A survey from Suffolk University/USA Today released on Monday revealed that nearly one-third of voters are now more inclined to support Trump after the first presidential debate. Additionally, most respondents believe that Democrats should consider replacing Biden as their nominee.
“For Biden’s own good and the good of the country, he should step aside immediately,” major Democrat donor and former hedge fund manager Whitney Tilson told DailyMail.com. “The fact that it has now been three days and Biden has done nothing to reassure us confirms my worst fears.” After Biden’s surrogates claimed that he did okay during the debate and that it did not change anyone’s mind, Tilson responded: “They’re p***ing on our legs and telling us it’s raining. It’s insulting. How stupid do they think we are?”
Reuters reported that Biden’s reelection team had difficult phone calls on Sunday and Monday with important campaign funders. The funders questioned whether the chief executive should stay in the presidential race and why they should keep donating after his dismal debate performance. The campaign’s National Finance Committee urgently convened a call on Monday evening with hundreds of top Democrat donors and fundraisers for Biden’s campaign to quell panic, as reported by multiple sources familiar with the call, Newsmax reported.
The outlet added:
The New York Times reported Saturday that a group of Silicon Valley megadonors were calling, texting, and emailing one another about a situation they described as a possible catastrophe. CNN reported Sunday that Biden supporters and donors are divided into three groups: 1. Biden should step aside. 2. More time should be taken to examine post-debate poll data. 3. Stick with Biden as the nominee.
“The smartest thing is to think through how you [as influential outsiders] operate, assuming no change,” Democrat fundraiser and strategist Dmitri Mehlhorn said, CNN reported. “And if there’s no change, if Biden wants to remain president, then any kind of a pressure campaign is just a waste of time and energy and effort and money.”
Anonymous sources reportedly close to President Biden have allegedly witnessed “15 or 20 occasions in the last year and a half” similar to what the country saw at last week’s presidential debate, when he appeared vacant, unable to enunciate his words, and confused.
“These are people, several of them who are very close to President Biden who loved him, have supported him and among them are some people who would raise a lot of money for him.
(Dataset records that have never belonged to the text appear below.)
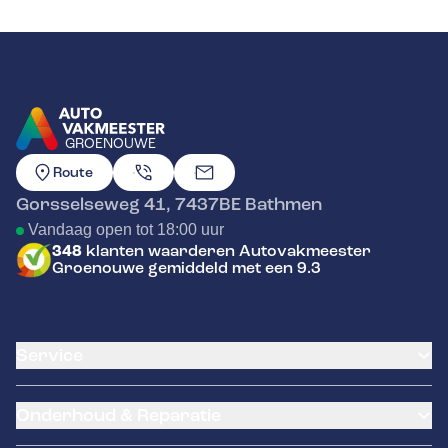
GROENOUWE
GA NAAR DE HOMEPAGINA
Route
Gorsselseweg 41
,
7437BE
Bathmen
Vandaag open tot 18:00 uur
348
klanten waarderen Autovakmeester
Groenouwe gemiddeld met een 9.3
Service
Airco service
Onderhoud & Reparatie
Accu vervangen
Banden service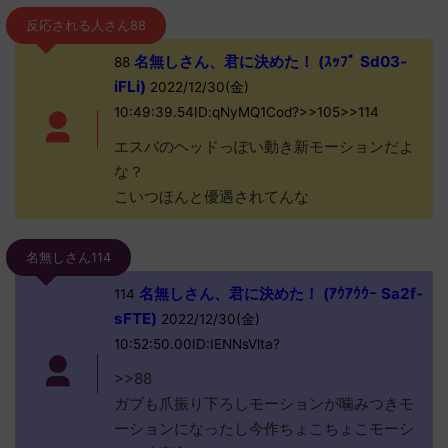
反応される人さん88
名無しさん、君に決めた！ (ｽｯﾌﾟ Sd03-
88
iFLi)
2022/12/30(金)
10:49:39.54ID:qNyMQ1Cod?>>105>>114
エスバのヘッドっぽい動き新モーションだよ
な？
こいつほんと優遇されてんな
名無しさん114
名無しさん、君に決めた！ (ｱｳｱｳｳｰ Sa2f-
114
sFTE)
2022/12/30(金)
10:52:50.00ID:IENNsVlta?
>>88
ガブも爪振り下ろしモーションが噛みつきモ
ーションになったし今作ちょこちょこモーシ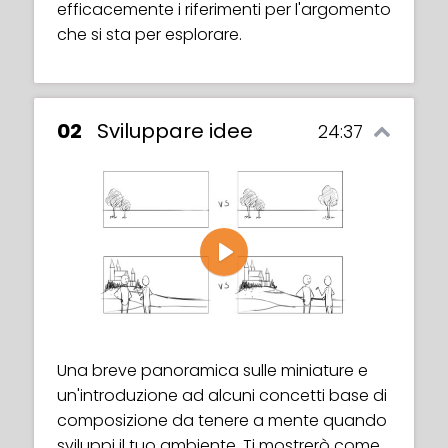
efficacemente i riferimenti per l'argomento
che si sta per esplorare.
02
Sviluppare idee
24:37
Play
Una breve panoramica sulle miniature e
un'introduzione ad alcuni concetti base di
composizione da tenere a mente quando
sviluppi il tuo ambiente. Ti mostrerò come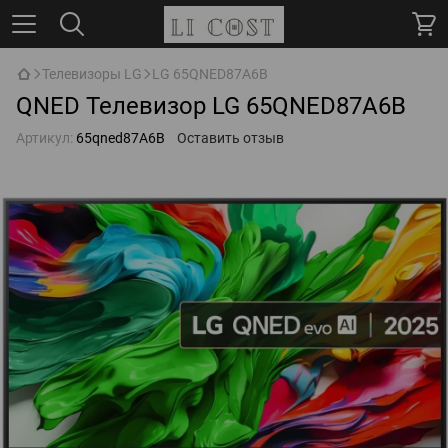
Телевизоры LG
LG 65QNED87A6B
QNED Телевизор LG 65QNED87A6B
Артикул:
65qned87A6B
Оставить отзыв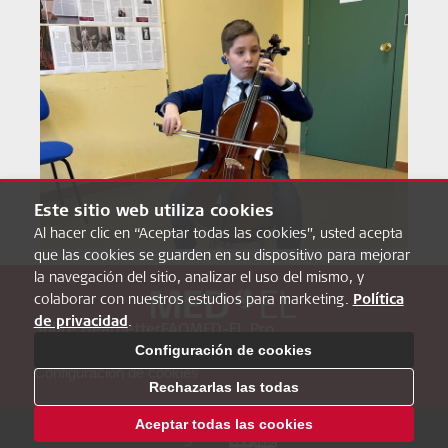
Este sitio web utiliza cookies
Al hacer clic en “Aceptar todas las cookies”, usted acepta
que las cookies se guarden en su dispositivo para mejorar
la navegación del sitio, analizar el uso del mismo, y
colaborar con nuestros estudios para marketing.
Política
de privacidad
.
Sobre Hearbetter
FAQ
MED-EL Pro
Política de privacidad
Aviso Legal
Configuración de cookies
Configuración de cookies
Rechazarlas las todas
Aceptar todas las cookies
Siganos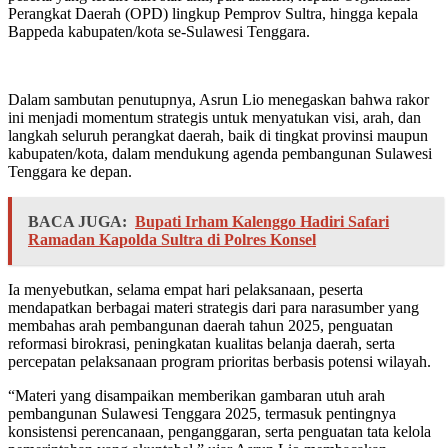
Perangkat Daerah (OPD) lingkup Pemprov Sultra, hingga kepala
Bappeda kabupaten/kota se-Sulawesi Tenggara.
Dalam sambutan penutupnya, Asrun Lio menegaskan bahwa rakor
ini menjadi momentum strategis untuk menyatukan visi, arah, dan
langkah seluruh perangkat daerah, baik di tingkat provinsi maupun
kabupaten/kota, dalam mendukung agenda pembangunan Sulawesi
Tenggara ke depan.
BACA JUGA:
Bupati Irham Kalenggo Hadiri Safari
Ramadan Kapolda Sultra di Polres Konsel
Ia menyebutkan, selama empat hari pelaksanaan, peserta
mendapatkan berbagai materi strategis dari para narasumber yang
membahas arah pembangunan daerah tahun 2025, penguatan
reformasi birokrasi, peningkatan kualitas belanja daerah, serta
percepatan pelaksanaan program prioritas berbasis potensi wilayah.
“Materi yang disampaikan memberikan gambaran utuh arah
pembangunan Sulawesi Tenggara 2025, termasuk pentingnya
konsistensi perencanaan, penganggaran, serta penguatan tata kelola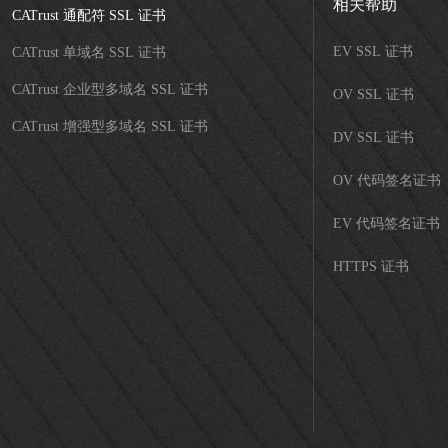
相关帮助
CATrust 通配符 SSL 证书
EV SSL 证书
CATrust 单域名 SSL 证书
CATrust 企业型多域名 SSL 证书
OV SSL 证书
CATrust 增强型多域名 SSL 证书
DV SSL 证书
OV 代码签名证书
EV 代码签名证书
HTTPS 证书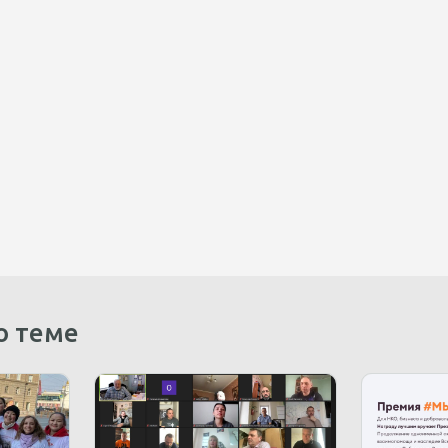
о теме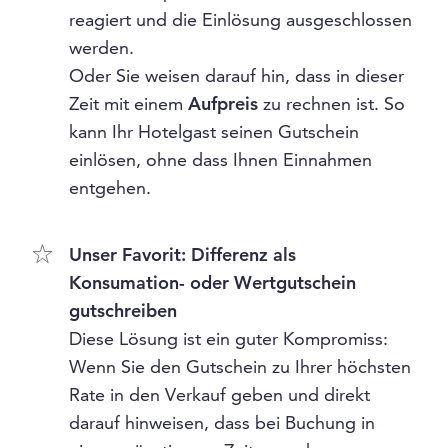
reagiert und die Einlösung ausgeschlossen
werden.
Oder Sie weisen darauf hin, dass in dieser
Zeit mit einem
Aufpreis
zu rechnen ist. So
kann Ihr Hotelgast seinen Gutschein
einlösen, ohne dass Ihnen Einnahmen
entgehen.
Unser Favorit: Differenz als
Konsumation- oder Wertgutschein
gutschreiben
Diese Lösung ist ein guter Kompromiss:
Wenn Sie den Gutschein zu Ihrer höchsten
Rate in den Verkauf geben und direkt
darauf hinweisen, dass bei Buchung in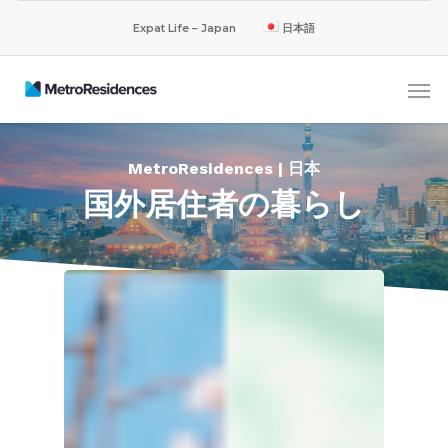
Expat Life – Japan
日本語
MetroResidences | 日本
国外居住者の暮らし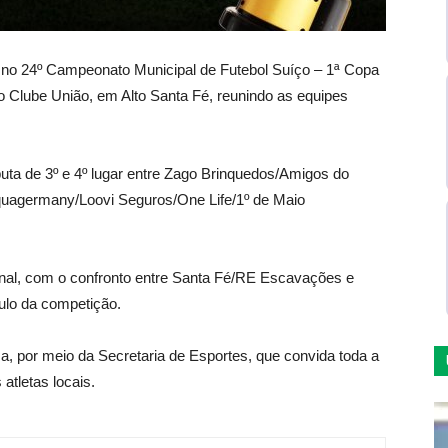
es no 24º Campeonato Municipal de Futebol Suíço – 1ª Copa
 Clube União, em Alto Santa Fé, reunindo as equipes
uta de 3º e 4º lugar entre Zago Brinquedos/Amigos do
agermany/Loovi Seguros/One Life/1º de Maio
final, com o confronto entre Santa Fé/RE Escavações e
tulo da competição.
a, por meio da Secretaria de Esportes, que convida toda a
atletas locais.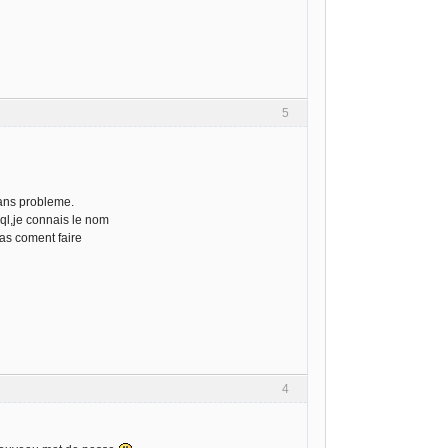
5
sans probleme.
ql,je connais le nom
 pas coment faire
4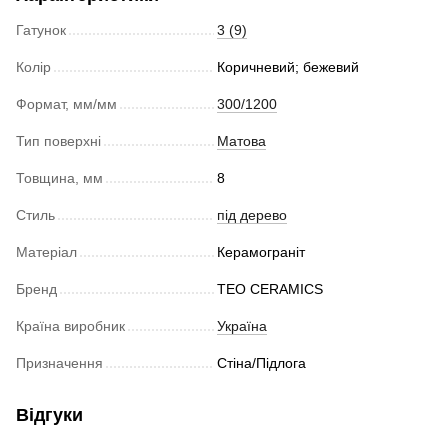
Гатунок
3 (9)
Колір
Коричневий; бежевий
Формат, мм/мм
300/1200
Тип поверхні
Матова
Товщина, мм
8
Стиль
під дерево
Матеріал
Керамограніт
Бренд
TEO CERAMICS
Країна виробник
Україна
Призначення
Стіна/Підлога
Відгуки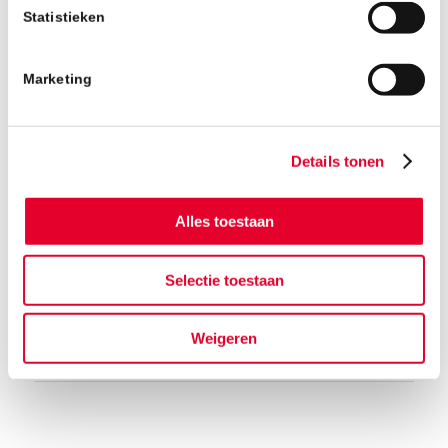
KATSBOGTEN IS
Statistieken
OFFICIËEL BREEAM
Marketing
VERY GOOD
GECERTIFICEERD
Details tonen
Alles toestaan
Lees meer
Selectie toestaan
Weigeren
11 MAART 2020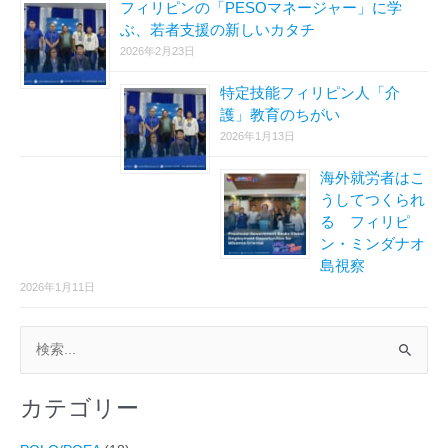
フィリピンの「PESOマネージャー」に学
ぶ、若者支援の新しいカタチ
2026年2月23日
特定技能フィリピン人「介
護」教育のちがい
2026年1月13日
海外就労者はこ
うしてつくられ
る フィリピ
ン・ミンダナオ
島視察
2026年1月11日
検
索
カテゴリー
対
象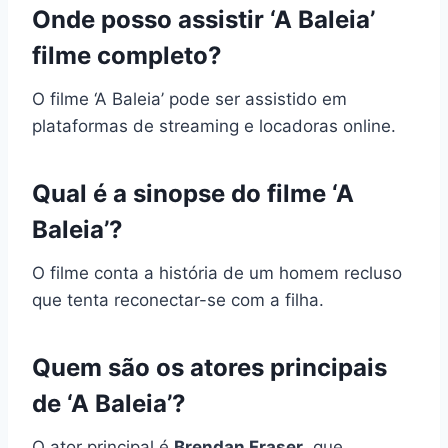
Onde posso assistir ‘A Baleia’
filme completo?
O filme ‘A Baleia’ pode ser assistido em
plataformas de streaming e locadoras online.
Qual é a sinopse do filme ‘A
Baleia’?
O filme conta a história de um homem recluso
que tenta reconectar-se com a filha.
Quem são os atores principais
de ‘A Baleia’?
O ator principal é
Brendan Fraser
, que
And they are adamant that what we saw the other night, the Joe Biden we saw, is not a one-off, that there have been 15, 20 occasions in the last year and a half when the president has appeared somewhat as he did in that horror show that we witnessed,” CNN’s Carl Bernstein told Anderson Cooper Monday night, referring to the debate.
“And what’s so significant is the people that this is coming from, and also how many people around the president are aware of such incidents, including some reporters incidentally who have witnessed some of them,” said the famed reporter, whose claim to fame was helping expose then-President Richard Nixon and the Watergate scandal as a cub reporter for the Washington Post.
Referencing Biden’s gaslighting address to the nation in response to the Supreme Court immunity ruling involving the Trump legal cases Monday, Bernstein added, “But here we see tonight, that, as these people say, President Biden at his absolute best, and yet these people who have supported him, loved him, campaigned for him, see him often, say that in the last six months particularly there has been a marked incidence of cognitive decline and physical infirmity.”